Mokie helped Booboo make a simple pinata for the "winter concert"  I hate that the PC police have stolen the joy and love of Christmas from our children's lives.  Christ is the reason for the season so I think that if they don't want to honor and be blessed from his day then they should not celebrate it at all.  It is hypocritical to set aside a day and throw out the reason it was set aside in the first place.  Though it is not the real day of Christ's birth it is the day set aside to honor it, so HONOR it.  Merry Christmas to one and all, not happy holidays, stand up and say it out loud.  Merry Christmas to all and peace on earth, God sent Peace to earth and it was Christ with out him you are lost, he is your only hope for salvation.  Look around you, just look at all that are not in Christ and are dead men walking.  I look and like the boy from the sixth sense I see dead people one and all who are not in the body of Christ.  You are not in the body of Christ if you "believe in a higher being", if you believe in the "God thing", if you believe in God but don't believe in Jesus in anyway.  God said he gave his one and only begotten son and if you believe on him you will have eternal life.  God didn't say believe on me.  Jesus is the one and only door.  Christmas is about honoring him, if you don't you are lost.

Bubble celebrates her second b-day today.  Her sister Cubbie got into the freezer this weekend and ruined her sister's birthday cake.  Cubbie has been exceptionally naughty of late.  Her mom and dad are struggling to get her under control.  Tonight in the "winter concert" as I have said prior so unsure when we will celebrate Bubbles b-day so don't know when her mom is celebrating it.  She is so far ahead she has been in her naughty twos for some time but then with Cubbie being so naughty Bubbles naughtiness has been almost unnoticeable.

I pray you are in Christ and are among the living awaiting life in heaven.  I am so saddened when I here people laugh and joke about hell, or the afterlife.  It is real and it is not a joke.  So sad it will be to be one day to late.  Poppie has a bumper sticker that says if you are living like there is not God you had better be right.  I say if you are living like there is no Jesus Christ you are already lost..... tomorrow.  

Tuesday, December 3, 2013

Peoples in our lives some come and some go, how we interact with them say more about us than about them.......

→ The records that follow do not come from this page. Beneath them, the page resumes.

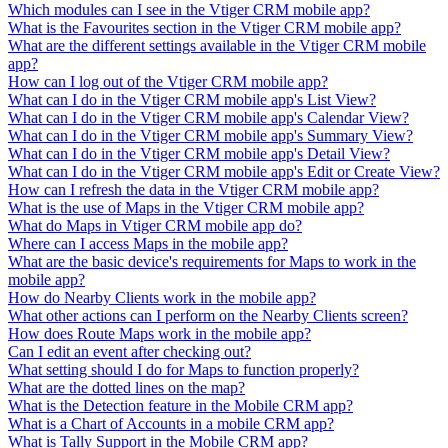
Which modules can I see in the Vtiger CRM mobile app?
What is the Favourites section in the Vtiger CRM mobile app?
What are the different settings available in the Vtiger CRM mobile
app?
How can I log out of the Vtiger CRM mobile app?
What can I do in the Vtiger CRM mobile app's List View?
What can I do in the Vtiger CRM mobile app's Calendar View?
What can I do in the Vtiger CRM mobile app's Summary View?
What can I do in the Vtiger CRM mobile app's Detail View?
What can I do in the Vtiger CRM mobile app's Edit or Create View?
How can I refresh the data in the Vtiger CRM mobile app?
What is the use of Maps in the Vtiger CRM mobile app?
What do Maps in Vtiger CRM mobile app do?
Where can I access Maps in the mobile app?
What are the basic device's requirements for Maps to work in the
mobile app?
How do Nearby Clients work in the mobile app?
What other actions can I perform on the Nearby Clients screen?
How does Route Maps work in the mobile app?
Can I edit an event after checking out?
What setting should I do for Maps to function properly?
What are the dotted lines on the map?
What is the Detection feature in the Mobile CRM app?
What is a Chart of Accounts in a mobile CRM app?
What is Tally Support in the Mobile CRM app?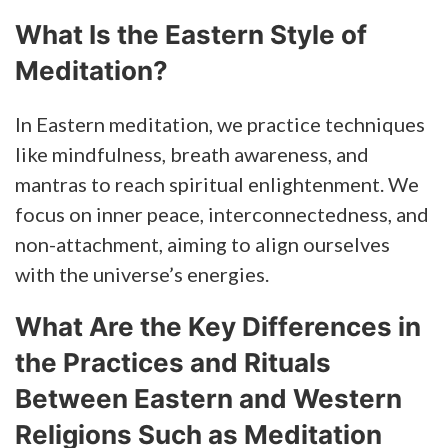
What Is the Eastern Style of
Meditation?
In Eastern meditation, we practice techniques
like mindfulness, breath awareness, and
mantras to reach spiritual enlightenment. We
focus on inner peace, interconnectedness, and
non-attachment, aiming to align ourselves
with the universe’s energies.
What Are the Key Differences in
the Practices and Rituals
Between Eastern and Western
Religions Such as Meditation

I for the most part have always been a people watcher.  I spent a great deal of my childhood helping raise my siblings, and that in and of it'self if very normal.  I have 11 siblings, as I have said before, that vary in ages below me. 14 months (one died), 22 months, 3 1/2 years, 6 years, 10 years, 12 years, 14 (almost 15) years, 42 years in triplet.  So I have an unusual spread with most of my siblings.  I spent my teens baby sitting, and then became a mother at 20 ( the oldest of my sister siblings to do so, one of my brothers was 40).  I had 3 kids, but wanted more, Poppie only wanted 2 our great compromise, we ended up with 5, and we currently have 9 grands.  I moved around a lot as a child so I never really made long lasting relationships that were like normal nonmoving kids relationships, or so I thought maybe? as my kids (as children) have never moved around and they struggle with making lasting friendships so maybe it is generational more than environmental, or maybe it is really everyone's norm more than we think.  My Mom has always had few friends except for a tiny window in her life.  I do have some really good friends but they are few and far between.  I think I am liked but maybe in a way that doesn't invite more closeness, maybe I am like a cactus, prickly who knows and I am really to old to care or change on that front.  I cherish the ones I have and seek out the ones I really want to cultivate.

I once saw a photo of Poppie as a small child.  His cousins were all playing in a group and he was sitting a ways off watching from the outside looking in.  I am like that I think but maybe not is such an obvious way, maybe that is what I saw in Poppie to begin with, a kindred spirit.  We are you know, but you have to really know  us to know that.  So many people make such assumptions and never know that about us, they see us as very different and that in and of it'self is probably the success of our relationship.  We just get each other as maybe no one but God does.  We are both watchers of people's in ways.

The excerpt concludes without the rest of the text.